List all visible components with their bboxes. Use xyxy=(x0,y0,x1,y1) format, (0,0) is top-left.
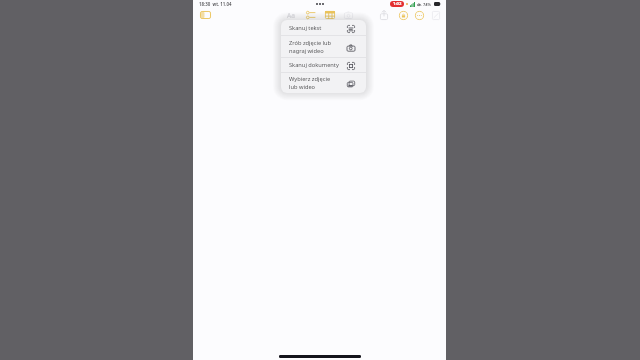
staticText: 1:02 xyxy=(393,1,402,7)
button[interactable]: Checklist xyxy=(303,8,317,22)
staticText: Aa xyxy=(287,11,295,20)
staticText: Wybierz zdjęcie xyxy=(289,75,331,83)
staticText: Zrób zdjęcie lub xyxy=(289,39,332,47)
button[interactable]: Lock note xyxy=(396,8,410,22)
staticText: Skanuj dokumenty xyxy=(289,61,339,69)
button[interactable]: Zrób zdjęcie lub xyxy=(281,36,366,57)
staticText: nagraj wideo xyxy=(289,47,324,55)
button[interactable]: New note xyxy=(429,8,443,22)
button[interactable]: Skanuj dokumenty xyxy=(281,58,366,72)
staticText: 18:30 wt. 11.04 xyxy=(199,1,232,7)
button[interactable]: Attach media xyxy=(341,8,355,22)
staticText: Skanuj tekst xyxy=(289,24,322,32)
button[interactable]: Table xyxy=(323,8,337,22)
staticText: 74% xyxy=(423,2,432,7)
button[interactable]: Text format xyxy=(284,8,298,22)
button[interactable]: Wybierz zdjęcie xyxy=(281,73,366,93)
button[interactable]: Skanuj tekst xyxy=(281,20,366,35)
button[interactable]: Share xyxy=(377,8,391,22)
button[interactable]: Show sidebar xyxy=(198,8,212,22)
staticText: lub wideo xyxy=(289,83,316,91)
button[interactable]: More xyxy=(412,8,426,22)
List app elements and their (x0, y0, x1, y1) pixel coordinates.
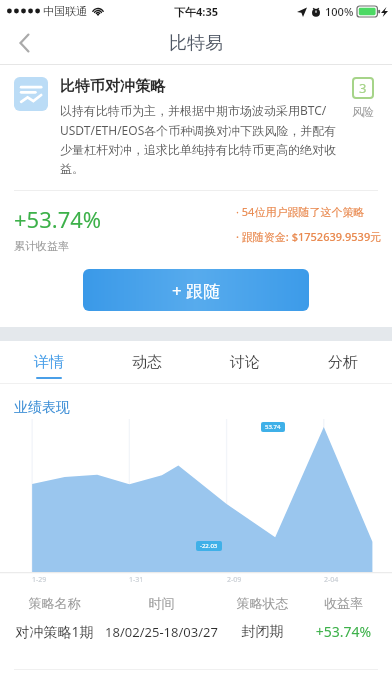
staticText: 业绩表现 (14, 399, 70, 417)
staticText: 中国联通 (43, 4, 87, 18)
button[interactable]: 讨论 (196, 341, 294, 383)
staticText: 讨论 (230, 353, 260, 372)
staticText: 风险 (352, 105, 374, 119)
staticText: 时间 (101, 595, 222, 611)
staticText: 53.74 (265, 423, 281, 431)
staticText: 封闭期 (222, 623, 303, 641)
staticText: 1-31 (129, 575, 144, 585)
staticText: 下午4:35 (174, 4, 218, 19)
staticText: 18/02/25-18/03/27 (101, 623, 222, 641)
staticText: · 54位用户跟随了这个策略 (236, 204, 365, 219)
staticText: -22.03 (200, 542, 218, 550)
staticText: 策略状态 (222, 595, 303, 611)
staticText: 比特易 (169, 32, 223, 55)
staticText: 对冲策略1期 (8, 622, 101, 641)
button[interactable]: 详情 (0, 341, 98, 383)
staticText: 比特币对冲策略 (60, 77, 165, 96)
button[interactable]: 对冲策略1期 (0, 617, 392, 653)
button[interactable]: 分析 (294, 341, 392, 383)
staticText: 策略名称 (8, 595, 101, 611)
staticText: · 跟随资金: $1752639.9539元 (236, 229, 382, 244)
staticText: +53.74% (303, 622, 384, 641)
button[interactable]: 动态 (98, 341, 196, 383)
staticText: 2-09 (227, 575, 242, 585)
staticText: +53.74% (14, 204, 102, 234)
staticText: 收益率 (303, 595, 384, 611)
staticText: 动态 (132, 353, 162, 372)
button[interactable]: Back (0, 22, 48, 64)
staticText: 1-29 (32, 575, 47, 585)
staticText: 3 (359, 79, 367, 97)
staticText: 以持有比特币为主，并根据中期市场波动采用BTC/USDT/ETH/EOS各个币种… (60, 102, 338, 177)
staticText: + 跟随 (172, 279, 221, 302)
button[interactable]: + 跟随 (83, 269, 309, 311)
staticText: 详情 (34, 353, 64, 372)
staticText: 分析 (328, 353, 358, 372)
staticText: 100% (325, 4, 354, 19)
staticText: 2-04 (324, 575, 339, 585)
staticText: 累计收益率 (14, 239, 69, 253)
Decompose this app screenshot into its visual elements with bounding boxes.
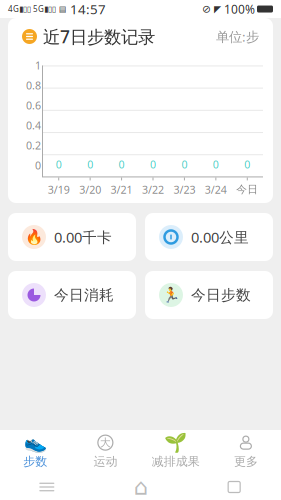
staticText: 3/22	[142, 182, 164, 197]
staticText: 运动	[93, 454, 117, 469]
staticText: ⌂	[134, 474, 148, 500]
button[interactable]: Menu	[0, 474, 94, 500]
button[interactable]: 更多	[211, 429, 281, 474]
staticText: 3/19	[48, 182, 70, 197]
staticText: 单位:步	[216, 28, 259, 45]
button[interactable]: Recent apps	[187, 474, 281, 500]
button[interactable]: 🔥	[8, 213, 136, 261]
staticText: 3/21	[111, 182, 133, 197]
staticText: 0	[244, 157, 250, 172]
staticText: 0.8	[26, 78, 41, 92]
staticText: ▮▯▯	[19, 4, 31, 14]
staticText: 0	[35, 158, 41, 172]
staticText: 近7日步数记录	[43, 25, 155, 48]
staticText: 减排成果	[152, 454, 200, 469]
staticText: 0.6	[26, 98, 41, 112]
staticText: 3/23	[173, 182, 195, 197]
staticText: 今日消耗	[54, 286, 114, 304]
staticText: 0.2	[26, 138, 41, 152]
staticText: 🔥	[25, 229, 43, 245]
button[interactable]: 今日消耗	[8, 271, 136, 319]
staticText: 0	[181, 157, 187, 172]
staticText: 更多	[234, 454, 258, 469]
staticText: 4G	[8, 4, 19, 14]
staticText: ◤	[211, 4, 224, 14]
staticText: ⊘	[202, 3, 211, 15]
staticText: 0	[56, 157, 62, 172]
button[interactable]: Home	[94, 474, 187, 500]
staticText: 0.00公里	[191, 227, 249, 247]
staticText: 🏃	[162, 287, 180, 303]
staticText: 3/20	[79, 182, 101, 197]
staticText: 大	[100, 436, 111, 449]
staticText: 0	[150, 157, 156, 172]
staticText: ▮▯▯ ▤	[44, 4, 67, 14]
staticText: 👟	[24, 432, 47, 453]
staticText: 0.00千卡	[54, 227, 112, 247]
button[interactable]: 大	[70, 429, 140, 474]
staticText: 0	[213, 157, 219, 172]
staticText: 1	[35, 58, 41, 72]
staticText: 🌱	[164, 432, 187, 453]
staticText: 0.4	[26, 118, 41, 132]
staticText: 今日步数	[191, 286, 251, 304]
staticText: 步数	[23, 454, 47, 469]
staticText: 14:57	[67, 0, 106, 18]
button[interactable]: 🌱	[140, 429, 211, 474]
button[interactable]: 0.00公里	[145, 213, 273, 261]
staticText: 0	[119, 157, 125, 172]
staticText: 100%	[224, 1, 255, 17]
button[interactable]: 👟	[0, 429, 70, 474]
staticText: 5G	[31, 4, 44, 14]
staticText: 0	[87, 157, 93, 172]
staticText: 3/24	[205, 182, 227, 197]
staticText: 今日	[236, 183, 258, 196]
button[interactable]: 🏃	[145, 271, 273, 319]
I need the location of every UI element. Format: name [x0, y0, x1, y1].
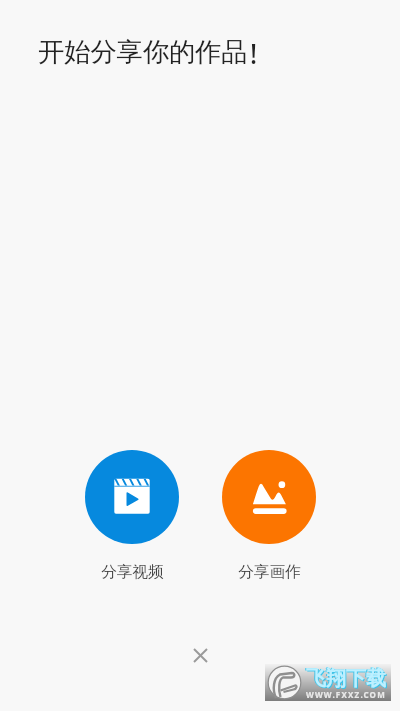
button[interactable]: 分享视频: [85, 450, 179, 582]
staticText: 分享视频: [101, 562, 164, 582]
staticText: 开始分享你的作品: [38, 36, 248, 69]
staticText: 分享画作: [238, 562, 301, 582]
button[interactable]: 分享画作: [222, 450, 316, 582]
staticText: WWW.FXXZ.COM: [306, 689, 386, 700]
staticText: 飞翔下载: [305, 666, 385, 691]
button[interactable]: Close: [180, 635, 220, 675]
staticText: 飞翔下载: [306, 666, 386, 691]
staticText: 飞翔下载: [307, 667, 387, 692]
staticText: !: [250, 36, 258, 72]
□ □ □ □ □ □ □
What this task involves: Go through the entries above and pull out each line with "Wybierz" in it.

Written reply:
staticText: Wybierz zdjęcie xyxy=(289,75,331,83)
button[interactable]: Wybierz zdjęcie xyxy=(281,73,366,93)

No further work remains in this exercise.